We have to teach the baby, begged our brother Linus. He dwelt in the Yellow Room, the brilliant canary walls of which kept siblings at bay. We can't let her forget her native language. Green linoleum covered the kitchen floor; silkscreened flowers rose across the wallpaper. The television ran rented video night and day.

Our father, towering gloom in a crisply tailored suit; his eyes could melt leather, but when he died in his bed it was just meat with a sheet stretched over. We laid him naked in a pine box and burnt him. We fought them to our last drop of sweat, he would say, then beheaded our wives and children and fell onto our own swords rather than submit. They banished us, plowed and salted our cities, and what they couldn't take with the sword and the fire they took with time and sheer numbers.

We go to see our baby perform. Backstage, glaring bulbs, sticky floor. Bottles float in a tub of water and melting ice. The smell of other people's breath.

The girls plug in, concentrate.
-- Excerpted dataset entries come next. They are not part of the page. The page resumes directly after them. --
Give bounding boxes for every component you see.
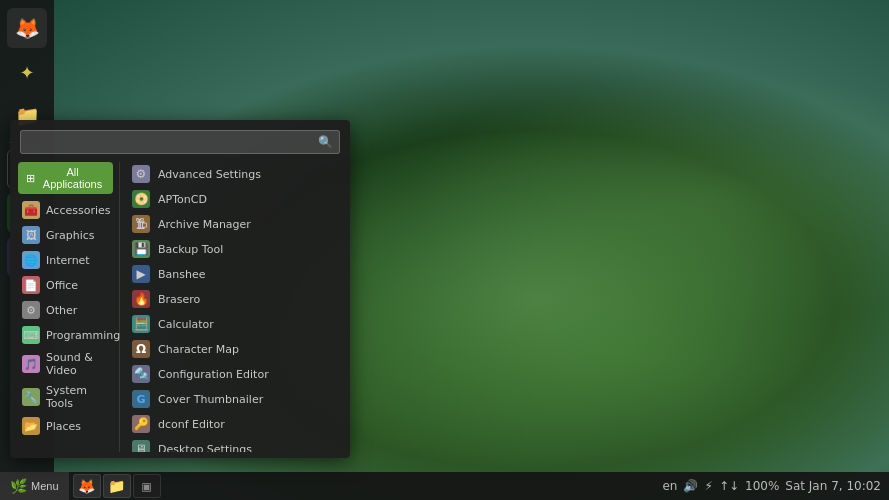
star-icon[interactable]: ✦ [7,52,47,92]
banshee-icon: ▶ [132,265,150,283]
sound-label: Sound & Video [46,351,115,377]
desktop-settings-label: Desktop Settings [158,443,252,453]
cover-thumbnailer-label: Cover Thumbnailer [158,393,263,406]
files-taskbar-button[interactable]: 📁 [103,474,131,498]
programming-icon: ⌨ [22,326,40,344]
firefox-icon[interactable]: 🦊 [7,8,47,48]
app-cover-thumbnailer[interactable]: G Cover Thumbnailer [128,387,344,411]
app-brasero[interactable]: 🔥 Brasero [128,287,344,311]
internet-icon: 🌐 [22,251,40,269]
start-menu-button[interactable]: 🌿 Menu [0,472,69,500]
apps-list: ⚙ Advanced Settings 📀 APTonCD 🗜 Archive … [120,162,350,452]
advanced-settings-icon: ⚙ [132,165,150,183]
app-menu: 🔍 ⊞ All Applications 🧰 Accessories 🖼 Gra… [10,120,350,458]
datetime-display: Sat Jan 7, 10:02 [785,479,881,493]
category-graphics[interactable]: 🖼 Graphics [18,223,119,247]
taskbar: 🌿 Menu 🦊 📁 ▣ en 🔊 ⚡ ↑↓ 100% Sat Jan 7, 1… [0,472,889,500]
banshee-label: Banshee [158,268,206,281]
search-input[interactable] [20,130,340,154]
category-other[interactable]: ⚙ Other [18,298,119,322]
advanced-settings-label: Advanced Settings [158,168,261,181]
calculator-label: Calculator [158,318,214,331]
category-programming[interactable]: ⌨ Programming [18,323,119,347]
app-calculator[interactable]: 🧮 Calculator [128,312,344,336]
category-accessories[interactable]: 🧰 Accessories [18,198,119,222]
sound-icon: 🎵 [22,355,40,373]
category-system-tools[interactable]: 🔧 System Tools [18,381,119,413]
volume-icon[interactable]: 🔊 [683,479,698,493]
menu-columns: ⊞ All Applications 🧰 Accessories 🖼 Graph… [10,162,350,452]
calculator-icon: 🧮 [132,315,150,333]
archive-manager-icon: 🗜 [132,215,150,233]
graphics-label: Graphics [46,229,95,242]
category-internet[interactable]: 🌐 Internet [18,248,119,272]
other-label: Other [46,304,77,317]
categories-panel: ⊞ All Applications 🧰 Accessories 🖼 Graph… [10,162,120,452]
taskbar-right: en 🔊 ⚡ ↑↓ 100% Sat Jan 7, 10:02 [662,479,889,493]
all-apps-icon: ⊞ [26,172,35,185]
programming-label: Programming [46,329,120,342]
config-editor-label: Configuration Editor [158,368,269,381]
cover-thumbnailer-icon: G [132,390,150,408]
category-office[interactable]: 📄 Office [18,273,119,297]
brasero-label: Brasero [158,293,200,306]
bluetooth-icon[interactable]: ⚡ [704,479,712,493]
office-icon: 📄 [22,276,40,294]
internet-label: Internet [46,254,90,267]
app-configuration-editor[interactable]: 🔩 Configuration Editor [128,362,344,386]
accessories-icon: 🧰 [22,201,40,219]
app-banshee[interactable]: ▶ Banshee [128,262,344,286]
backup-tool-icon: 💾 [132,240,150,258]
menu-icon: 🌿 [10,478,27,494]
brasero-icon: 🔥 [132,290,150,308]
dconf-editor-label: dconf Editor [158,418,225,431]
all-applications-button[interactable]: ⊞ All Applications [18,162,113,194]
firefox-taskbar-button[interactable]: 🦊 [73,474,101,498]
app-archive-manager[interactable]: 🗜 Archive Manager [128,212,344,236]
archive-manager-label: Archive Manager [158,218,251,231]
other-icon: ⚙ [22,301,40,319]
dconf-editor-icon: 🔑 [132,415,150,433]
terminal-taskbar-button[interactable]: ▣ [133,474,161,498]
app-character-map[interactable]: Ω Character Map [128,337,344,361]
places-label: Places [46,420,81,433]
app-dconf-editor[interactable]: 🔑 dconf Editor [128,412,344,436]
app-aptoncd[interactable]: 📀 APTonCD [128,187,344,211]
aptoncd-label: APTonCD [158,193,207,206]
system-icon: 🔧 [22,388,40,406]
app-desktop-settings[interactable]: 🖥 Desktop Settings [128,437,344,452]
category-places[interactable]: 📂 Places [18,414,119,438]
config-editor-icon: 🔩 [132,365,150,383]
character-map-label: Character Map [158,343,239,356]
desktop: 🦊 ✦ 📁 ▣ ⬆ G ⏻ 🔍 ⊞ All Applications 🧰 [0,0,889,500]
character-map-icon: Ω [132,340,150,358]
category-sound-video[interactable]: 🎵 Sound & Video [18,348,119,380]
search-bar: 🔍 [20,130,340,154]
desktop-settings-icon: 🖥 [132,440,150,452]
all-apps-label: All Applications [40,166,105,190]
accessories-label: Accessories [46,204,110,217]
system-label: System Tools [46,384,115,410]
start-label: Menu [31,480,59,492]
backup-tool-label: Backup Tool [158,243,223,256]
battery-indicator: 100% [745,479,779,493]
app-backup-tool[interactable]: 💾 Backup Tool [128,237,344,261]
places-icon: 📂 [22,417,40,435]
app-advanced-settings[interactable]: ⚙ Advanced Settings [128,162,344,186]
language-indicator[interactable]: en [662,479,677,493]
graphics-icon: 🖼 [22,226,40,244]
aptoncd-icon: 📀 [132,190,150,208]
office-label: Office [46,279,78,292]
network-icon[interactable]: ↑↓ [719,479,739,493]
search-icon: 🔍 [318,135,333,149]
taskbar-apps: 🦊 📁 ▣ [73,474,161,498]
Our baby rides the deep and low, her cigarette wedged under a string where the wood is burned black above the nut, the hot red cherry leaving a trail of smoke. She rests her lips against the mic's steel mesh. A saliva trail oozes to the floor when she moves back, bellows through the p.a.:

    My days have vanished like smoke/My bones are charred like hearthwood/My body is stricken and withered like grass/I've eaten ashes for bread/and mixed my drink with bitter tears/My days are a lengthening shadow/ I'm burning like grass under the sun.

She wades into the crowd. The steel points ringing her wrists draw blood. Charms are inked into the skin of her forearms. Between her brows twists a small letter shin.

After, by the stage door, Linus has her by the wrist. She's twisting away, then smiling sadly, vanishing into the streets.

Once home, we have water on to boil and the video shop on the phone. Mysteries of the Organism, Krapp's Last Tape. Linus comes out of the baby's bedroom, slams the door; locks it; sighs. Plummets into his recliner like a stone into cream.

The white man's needle put her under, as they always do; she lost every breeze and drop of rain, every wind-dappled sunbreak, twisting alone in her bed. But we could remember her voice long after—

Downtown is dead; they're going to raze the buildings, put up something clean and inviting. Come to me. So much space.

We went where the corners were tight and the streets lay out broad and clean, the mess stuffed into grand museums. They welcomed us, our neighbors, took us in, helped us choose our clothes and our haircuts.